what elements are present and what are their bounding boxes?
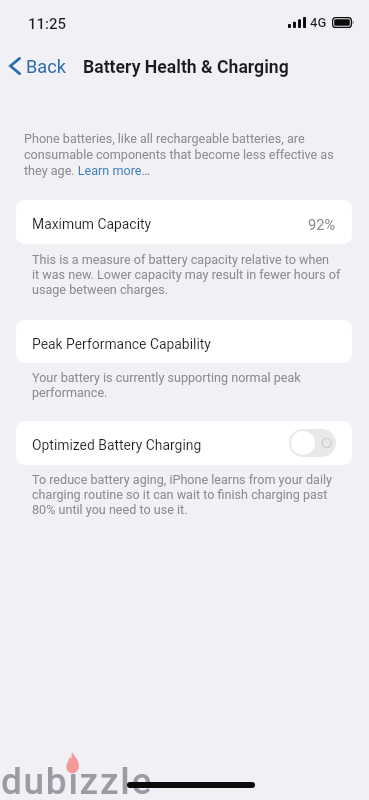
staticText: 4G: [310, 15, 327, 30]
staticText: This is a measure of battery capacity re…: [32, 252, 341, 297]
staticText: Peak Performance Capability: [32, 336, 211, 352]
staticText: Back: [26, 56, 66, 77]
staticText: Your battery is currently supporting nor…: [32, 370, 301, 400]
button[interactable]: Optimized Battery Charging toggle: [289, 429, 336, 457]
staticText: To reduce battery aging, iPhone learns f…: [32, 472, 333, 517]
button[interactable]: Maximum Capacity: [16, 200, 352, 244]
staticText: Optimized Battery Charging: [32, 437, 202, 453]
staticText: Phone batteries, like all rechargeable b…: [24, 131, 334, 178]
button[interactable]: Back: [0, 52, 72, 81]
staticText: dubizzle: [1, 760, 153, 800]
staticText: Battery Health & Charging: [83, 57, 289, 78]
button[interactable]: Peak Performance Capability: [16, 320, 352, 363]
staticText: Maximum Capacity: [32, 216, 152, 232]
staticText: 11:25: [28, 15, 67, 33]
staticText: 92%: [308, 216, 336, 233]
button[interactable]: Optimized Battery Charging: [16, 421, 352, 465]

__Exercise brief__
Only the lines with the string "Charging" are wanted; pick them out of the records above and copy them.

__Output of the task__
button[interactable]: Optimized Battery Charging toggle: [289, 429, 336, 457]
staticText: Optimized Battery Charging: [32, 437, 202, 453]
staticText: Battery Health & Charging: [83, 57, 289, 78]
button[interactable]: Optimized Battery Charging: [16, 421, 352, 465]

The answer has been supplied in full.